I remember the guy in the ripped flannel shirt and trucker hat with a tattoo of a Confederate flag on one shoulder and a flaming motorcycle on the other. The walking talking stereotype was yelling at my wife for having an anti-war bumper sticker on our van, the one that read Who Would Jesus Bomb? in blood red letters on a black background. and her yelling back, "It's a free country, deal with it!"

I remember him calling her vile names, using words I couldn't bring myself to repeat when the police took my statement..

I remember her just rolling her eyes and walking away, muttering "Dumb hick," under her breath.

I remember the guy suddenly being there standing in front of her.

I remember him saying, "Hey, you pay attention when I'm talking at ya. I own this place, and if y'all wanna eat here you're gonna have to git that anti-American garbage off yer ugly van."

I remember saying to him, "Hey, it's a free country, and it's my car."

I remember him shoving me, and her being extremely angry, and me going for my stun gun, and her pulling out her phone to dial 911, and him screaming something about "godless commie terrorist queers."
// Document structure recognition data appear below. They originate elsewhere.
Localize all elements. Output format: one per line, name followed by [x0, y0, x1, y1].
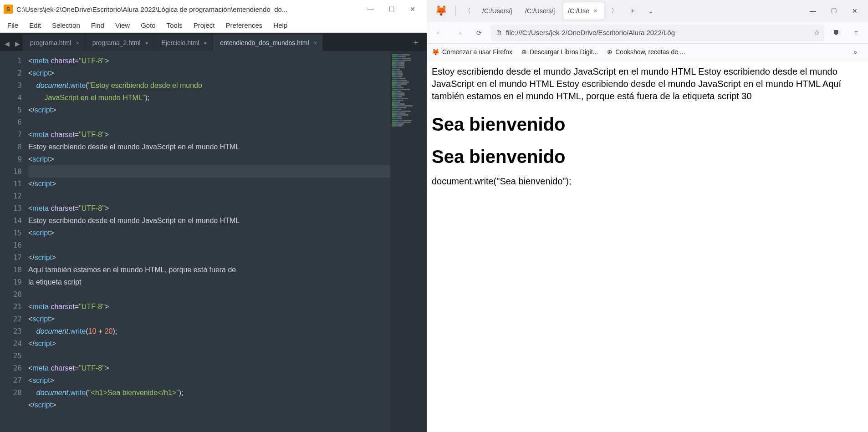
globe-icon: ⊕ — [607, 48, 613, 56]
page-script-text: document.write("Sea bienvenido"); — [432, 175, 863, 188]
url-bar[interactable]: 🗎 file:///C:/Users/jek-2/OneDrive/Escrit… — [491, 25, 824, 41]
tab-list-dropdown-icon[interactable]: ⌄ — [643, 3, 659, 19]
firefox-toolbar: ← → ⟳ 🗎 file:///C:/Users/jek-2/OneDrive/… — [427, 22, 868, 44]
forward-button[interactable]: → — [451, 25, 467, 41]
firefox-logo-icon: 🦊 — [430, 0, 452, 22]
tab-nav-left-icon[interactable]: ◀ — [2, 40, 12, 51]
close-icon[interactable]: ✕ — [593, 8, 597, 14]
minimap[interactable] — [390, 51, 427, 432]
sublime-tabbar: ◀ ▶ programa.html× programa_2.html● Ejer… — [0, 33, 427, 51]
sublime-title-text: C:\Users\jek-2\OneDrive\Escritorio\Alura… — [16, 5, 360, 13]
menu-button[interactable]: ≡ — [848, 25, 864, 41]
sublime-menubar: File Edit Selection Find View Goto Tools… — [0, 18, 427, 33]
tab-entendiendo[interactable]: entendiendo_dos_mundos.html× — [213, 35, 322, 51]
menu-tools[interactable]: Tools — [161, 20, 188, 31]
line-gutter: 1234567891011121314151617181920212223242… — [0, 51, 28, 432]
dirty-icon: ● — [145, 40, 148, 46]
reload-button[interactable]: ⟳ — [471, 25, 487, 41]
tab-programa[interactable]: programa.html× — [23, 35, 85, 51]
overflow-icon[interactable]: » — [847, 44, 863, 60]
menu-selection[interactable]: Selection — [46, 20, 86, 31]
tab-nav-right-icon[interactable]: ▶ — [12, 40, 23, 51]
bookmark-item[interactable]: ⊕Cookshow, recetas de ... — [607, 48, 685, 56]
menu-view[interactable]: View — [110, 20, 135, 31]
browser-tab[interactable]: /C:/Users/j — [521, 2, 562, 20]
page-paragraph: Estoy escribiendo desde el mundo JavaScr… — [432, 66, 863, 102]
firefox-tabbar: 🦊 〈 /C:/Users/j /C:/Users/j /C:/Use✕ 〉 ＋… — [427, 0, 868, 22]
maximize-button[interactable]: ☐ — [381, 0, 402, 18]
menu-find[interactable]: Find — [86, 20, 110, 31]
minimize-button[interactable]: — — [802, 2, 823, 20]
pocket-icon[interactable]: ⛊ — [828, 25, 844, 41]
tab-programa2[interactable]: programa_2.html● — [85, 35, 153, 51]
close-button[interactable]: ✕ — [844, 2, 865, 20]
dirty-icon: ● — [204, 40, 207, 46]
bookmark-item[interactable]: ⊕Descargar Libros Digit... — [521, 48, 598, 56]
tab-scroll-left-icon[interactable]: 〈 — [460, 3, 476, 19]
bookmark-item[interactable]: 🦊Comenzar a usar Firefox — [432, 48, 512, 56]
bookmark-star-icon[interactable]: ☆ — [814, 29, 820, 37]
sublime-window: S C:\Users\jek-2\OneDrive\Escritorio\Alu… — [0, 0, 427, 432]
menu-project[interactable]: Project — [188, 20, 220, 31]
menu-file[interactable]: File — [2, 20, 24, 31]
bookmarks-bar: 🦊Comenzar a usar Firefox ⊕Descargar Libr… — [427, 44, 868, 60]
browser-tab[interactable]: /C:/Users/j — [478, 2, 519, 20]
new-tab-button[interactable]: ＋ — [407, 34, 425, 51]
code-area[interactable]: <meta charset="UTF-8"> <script> document… — [28, 51, 390, 432]
file-icon: 🗎 — [495, 29, 502, 36]
firefox-window: 🦊 〈 /C:/Users/j /C:/Users/j /C:/Use✕ 〉 ＋… — [427, 0, 868, 432]
page-heading: Sea bienvenido — [432, 147, 863, 167]
firefox-icon: 🦊 — [432, 48, 439, 56]
menu-goto[interactable]: Goto — [135, 20, 161, 31]
close-icon[interactable]: × — [314, 40, 317, 46]
tab-scroll-right-icon[interactable]: 〉 — [606, 3, 623, 19]
sublime-titlebar[interactable]: S C:\Users\jek-2\OneDrive\Escritorio\Alu… — [0, 0, 427, 18]
editor-body: 1234567891011121314151617181920212223242… — [0, 51, 427, 432]
menu-edit[interactable]: Edit — [24, 20, 46, 31]
new-tab-button[interactable]: ＋ — [624, 3, 641, 19]
menu-preferences[interactable]: Preferences — [220, 20, 268, 31]
close-icon[interactable]: × — [76, 40, 79, 46]
back-button[interactable]: ← — [431, 25, 447, 41]
browser-tab-active[interactable]: /C:/Use✕ — [563, 2, 604, 20]
tab-ejercicio[interactable]: Ejercicio.html● — [154, 35, 212, 51]
close-button[interactable]: ✕ — [402, 0, 423, 18]
maximize-button[interactable]: ☐ — [823, 2, 844, 20]
page-content: Estoy escribiendo desde el mundo JavaScr… — [427, 60, 868, 432]
globe-icon: ⊕ — [521, 48, 527, 56]
sublime-app-icon: S — [4, 5, 13, 14]
menu-help[interactable]: Help — [268, 20, 293, 31]
url-text: file:///C:/Users/jek-2/OneDrive/Escritor… — [506, 29, 675, 36]
minimize-button[interactable]: — — [360, 0, 381, 18]
page-heading: Sea bienvenido — [432, 114, 863, 135]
I remember her kicking him in the shin. I remember me flipping the on switch on the stun gun.

I remember being on the ground, my nose hurting, something warm and wet flowing down my face, and my wife lying on the ground, her neck clearly broken, her eyes wide open and staring at me, and a large group of men, all similarly dressed to the trucker, some pinning him to the ground, one kicking him, another yelling into his cell phone "Get me an ambulance down here yesterday!"

The triggered memory played over and over again for what felt like forever. Finally, I managed to stop crying enough to restart the van and get back on the highway. I did feel better somewhat, crying did that for me.

It still seems so senseless though, losing the woman I loved over a bumper sticker that wasn't even hers. I was the one who'd bought it. I was the one who ripped it off and threw it away afterwards because looking at it reminded me of what I'd lost. I was the one who'd failed to protect her, or even myself. I still have the scar on my nose. It took surgery to repair the damage. Every time I look in the mirror I see that scar, and then I see her pale face pressed into the tar of the truck stop parking lot.

I shook my head, and tried to stop thinking about her. I tried to focus on the road. I looked for the exit sign that would take me to the hotel I was going to stay at for the night before the final leg of my trip. A car changed lanes in front of me. I could see it's bumper stickers from here. One of them read Who Would Jesus Bomb? in blood red letters on a black background. I began to cry again, and had to pull over to avoid crashing. It was the longest road trip of my life.